The Umlauts


How refreshing amidst the backdrop of the current populist political climate to have a band like The Umlauts. Formed after meeting together at Wimbledon College of Art, but with two of their four members hailing from mainland Europe, their debut EP ‘Ü’ is a record characterised by cross-border perspectives both stylistically and thematically.

The genesis of The Umlauts resides in Stroud, where the group’s song writing duo Alfred Lear and Oliver Offord grew up and started writing together in the Gloucestershire town’s SVA Artspace. Treating the space as something of a refuge in which they could experiment, the pair delved deep into synthesisers and record collections alike, drawn to The Fall and other first generational post-punks like X-Ray Spex, as well as the likes of Bjork and The Knife.
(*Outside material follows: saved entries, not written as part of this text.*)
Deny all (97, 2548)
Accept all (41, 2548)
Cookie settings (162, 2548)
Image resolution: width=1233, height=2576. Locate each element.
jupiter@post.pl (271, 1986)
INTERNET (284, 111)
However, it’s at art college in London and the addition of lyricists and vocalists Annabelle Mödlinger and Maria Vittoria Faldini that’s crystallised them as a band. Their debut EP is a tightly hewn mix of mechanical synth-pop, spiky no wave and bristling post-punk, with Mödlinger and Faldini’s multilingual lyrics giving it a razor-sharp focus. On Um Politik’s rough-edged electro splatter, reminiscent a little of the Units, they rip apart the binary nature of 21st debate, for instance; while Energy Plan’s foreboding electronic kosmische is centred around multi-disciplinary artist Joseph Beuys’ quote “Energy plan for the western man” and laments our eroding empathy for one another.